Travel Tips for Cairo

Travel Agencies

by Sambawalk

There are many travel agencies around in the downtown area. As the pic shows, you can take few days of apckages: a 5 star cruise in upper Nile for $209, or fulecca trips for $99. They also rent car + driver for EUR30 per day. Just look around to find something which suits you.

Islamic Cairo

by DanielF

Cairo is the main cultural center of the Arab world, with important Mosques, Universities and also an active film and music industry. Visiting beautiful mosques like Salah ad Din, Ibn Tulun, or Al Azhar; experiencing the Khan Al Khalilii sook, or even venturing into the City of Deads are among the most interesting activities in the Egyptian metropolis.

The Mosque of Mohammed Ali, in...

by catarata

The Mosque of Mohammed Ali, in the southern enclosure of the Citadel (Al-Qalaa), this mosque took 18 years to build (1830-48) and then the domes had to be demolished and rebuilt later. It´s made mostly in alabaster and the inside is really a beautiful amalgame of green and gold colors!. Inside is the tomb of Mohammed Ali!. After a long time walking sitting inside is quite a pleasure, time does not exist!
Mohammed Ali was said to have a mania for all things new and foreig. In his reign, a growing number of foreigners became more fascinating by Egypt and all things 'Oriental'. In 1820s, 30s, 40s a stream of adventurers and intrepid early travellers visited Cairo, including Mark Twain, Gustave Flauvert, Richard Burton...

KHAN EL KHALILI...

by SirRichard

KHAN EL KHALILI MARKET

Location: off El Azhar St.
The most famous of oriental bazaars, this is the place where you will find everything you could ever dream (except what you were really looking for!!). The merchents can be aggressive (always bargain down by 50%!), the crowds thick (pickpockets are rampant here), but still a must-see fo every tourist. The Oberoi Mena House has a small restaurant located near the entrance and is a great haven to escape the chaos. Hardcore shoppers should check out Ola Seif's 'Khan Al Khalili Mapped Guide'. Fans may be shocked to discover that a shopping mall complete with escalators (the first of its kind) is being build in the Khan El Khalili.

Ramadam!!!

by Rachelynn

I was abit apprehensive when my other half told me that we would travelling to Egypt during the Ramadam period. I was thinking...hmmm would the egyptians be very tired and would egypt be very quiet during daylight???
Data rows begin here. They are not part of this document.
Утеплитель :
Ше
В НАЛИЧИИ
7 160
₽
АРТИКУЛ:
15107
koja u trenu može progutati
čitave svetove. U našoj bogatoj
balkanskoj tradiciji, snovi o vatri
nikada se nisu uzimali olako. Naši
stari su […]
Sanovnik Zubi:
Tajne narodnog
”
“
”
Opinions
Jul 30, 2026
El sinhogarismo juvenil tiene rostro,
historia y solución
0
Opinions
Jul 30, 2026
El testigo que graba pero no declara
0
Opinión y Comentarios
Encouraged by the kind advise from the VT egypt forum, we went to Egypt with big anticipation and boy was i bowled over!!!
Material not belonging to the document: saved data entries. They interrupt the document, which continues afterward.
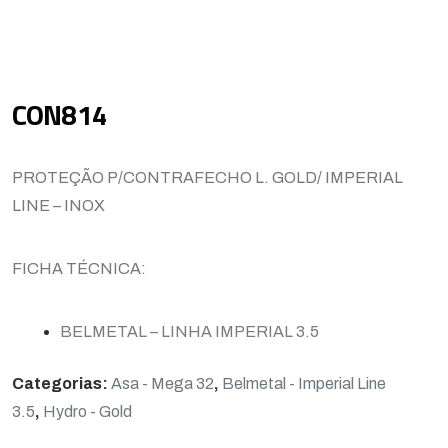
CON814
PROTEÇÃO P/CONTRAFECHO L. GOLD/ IMPERIAL
LINE – INOX
FICHA TÉCNICA:
BELMETAL – LINHA IMPERIAL 3.5
Categorias:
Asa - Mega 32
,
Belmetal - Imperial Line
3.5
,
Hydro - Gold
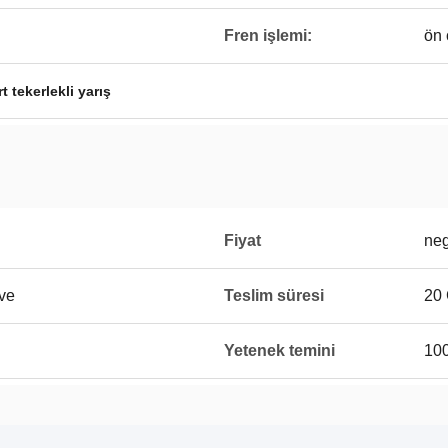
Fren işlemi:
ön 
t tekerlekli yarış
Fiyat
neg
eve
Teslim süresi
20 
Yetenek temini
100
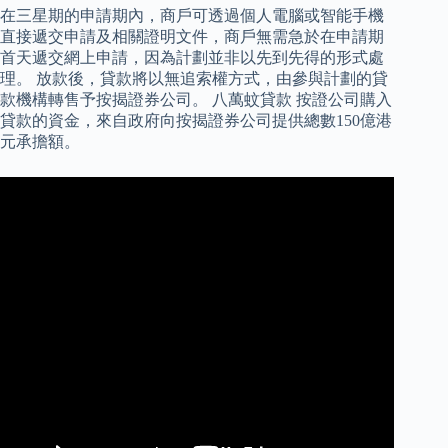
在三星期的申請期內，商戶可透過個人電腦或智能手機
直接遞交申請及相關證明文件，商戶無需急於在申請期
首天遞交網上申請，因為計劃並非以先到先得的形式處
理。 放款後，貸款將以無追索權方式，由參與計劃的貸
款機構轉售予按揭證券公司。 八萬蚊貸款 按證公司購入
貸款的資金，來自政府向按揭證券公司提供總數150億港
元承擔額。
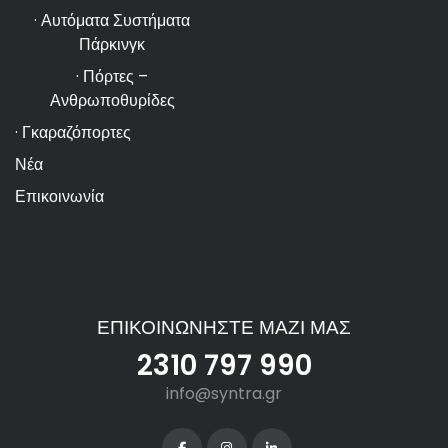
· Αυτόματα Συστήματα
Πάρκινγκ
· Πόρτες –
Ανθρωποθυρίδες
· Γκαραζόπορτες
Νέα
Επικοινωνία
ΕΠΙΚΟΙΝΩΝΗΣΤΕ ΜΑΖΙ ΜΑΣ
2310 797 990
info@syntra.gr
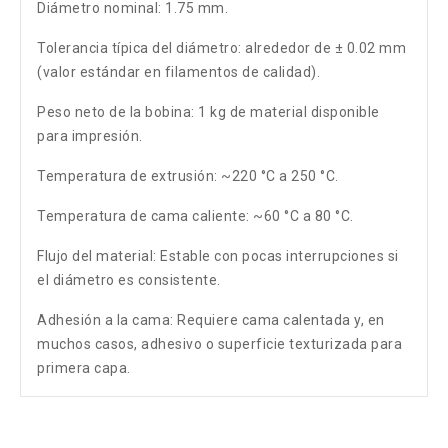
Diámetro nominal: 1.75 mm.
Tolerancia típica del diámetro: alrededor de ± 0.02 mm
(valor estándar en filamentos de calidad).
Peso neto de la bobina: 1 kg de material disponible
para impresión.
Temperatura de extrusión: ~220 °C a 250 °C.
Temperatura de cama caliente: ~60 °C a 80 °C.
Flujo del material: Estable con pocas interrupciones si
el diámetro es consistente.
Adhesión a la cama: Requiere cama calentada y, en
muchos casos, adhesivo o superficie texturizada para
primera capa.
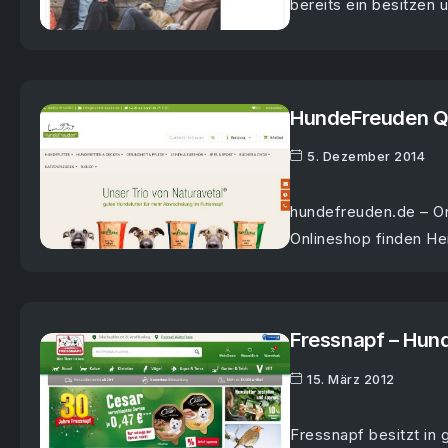
bereits ein besitzen u
HundeFreuden Qu
5. Dezember 2014
hundefreuden.de – Onl
Onlineshop finden He
Fressnapf – Hun
15. März 2012
Fressnapf besitzt in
YOU MUST, You must visit Egypt during Ramadam!! Kekeke....yes, Egyptians who are are of Islamic religion do not eat, drink and smoke from sunrise til sunset, but they are still jovial and friendly. From Luxor to Aswan to Cairo, i'm very very glad to bump into Egyptians who joked with us and especially so when it's near breaking fast time, they were very happy and we could all feel the festive mood. This country is so vibrant with activities and life during Ramadam.

We were at Cairo during the celebration after Ramadam and it was an eye-opener. The streets were so bursting with merry mood and laughter. I love it.....

I would visit Egypt again, during the Ramadam period. And you should too.